Phase 5: Root Cause Analysis
Only now may you reason about the cause. Build the argument from evidence, not speculation.
Construct the event chain — a timestamped sequence from the trigger to the final failure. Every link must cite evidence from Phases 2-4:
HH:MM:SS.mmm— [source: unified log / session log / crash log] — event description
Identify the root cause — the earliest event in the chain that, if prevented, would have avoided the failure. Distinguish:
- Root cause: the underlying defect or condition
- Contributing factors: things that made it worse (e.g.,
exit-empty on) - Symptoms: what the user observed
Verify the chain is complete — are there gaps? If yes, state them explicitly as unknowns.

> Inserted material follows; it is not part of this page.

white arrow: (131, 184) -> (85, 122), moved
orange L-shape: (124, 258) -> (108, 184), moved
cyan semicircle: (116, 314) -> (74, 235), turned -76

Rule out alternatives — for each plausible alternative cause, cite the evidence that eliminates it:
Alternative Ruled out by Example: manual kill-server No kill-server in any session log Example: sleep/wake SIGKILL No powerd sleep events in window
Phase 6: Report
Present a structured report:
Timeline
A table with timestamp, event, and evidence source for every link in the chain.
Root Cause
One paragraph explaining what happened and why, with evidence citations.
Contributing Factors
Bullet list of conditions that enabled or worsened the failure.
Evidence Summary
| Category | Result |
|---|---|
| AMFI/codesign | Found / Not found |
| Jetsam | Found / Not found |
| Sleep/wake | Found / Not found |
| Signals | Found / Not found |
| Session commands | Suspicious / Clean |
| Crash reports | Found / Not found |
Ruled-Out Alternatives
Table from Phase 5.
Recommended Fix
Concrete, minimal actions to prevent recurrence. Reference specific files and line numbers.
Gate: Report delivered. Every claim cites evidence. Unknowns are stated explicitly.

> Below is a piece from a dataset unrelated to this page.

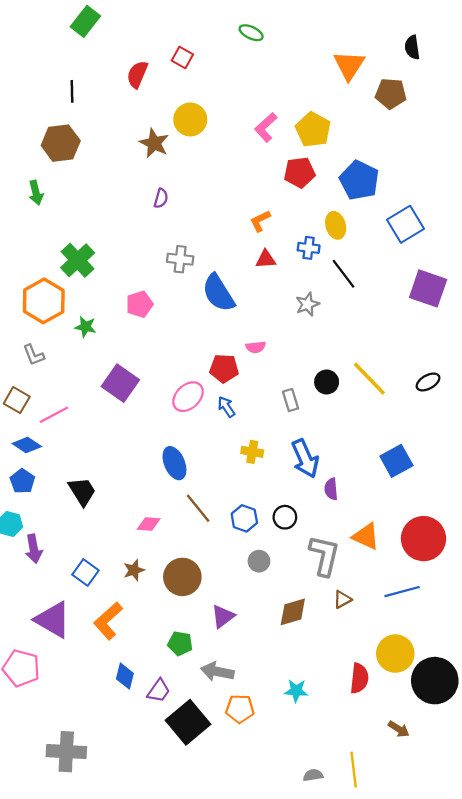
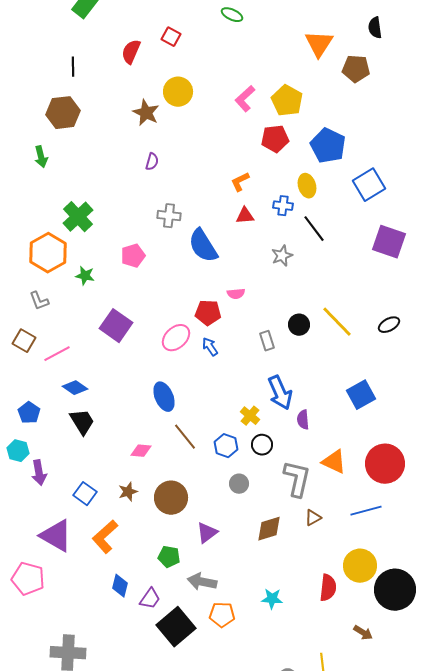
blue diamond: (27, 445) -> (75, 388), moved
yellow cross: (252, 452) -> (250, 416), moved, turned 30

Transition to implementation
This skill is read-only. If the user asks to implement a fix based on your findings, do not start editing files. Instead, hand off to the appropriate skill:
- Bug fix or prevention → suggest
/agent-dashboard:fix <description> - Structural change to prevent recurrence → suggest
/agent-dashboard:refactor <description> - New safeguard or feature → suggest
/agent-dashboard:feature <description>
These skills handle branch/worktree setup, TDD, review, and delivery. Starting implementation inline from /agent-dashboard:rca skips those gates.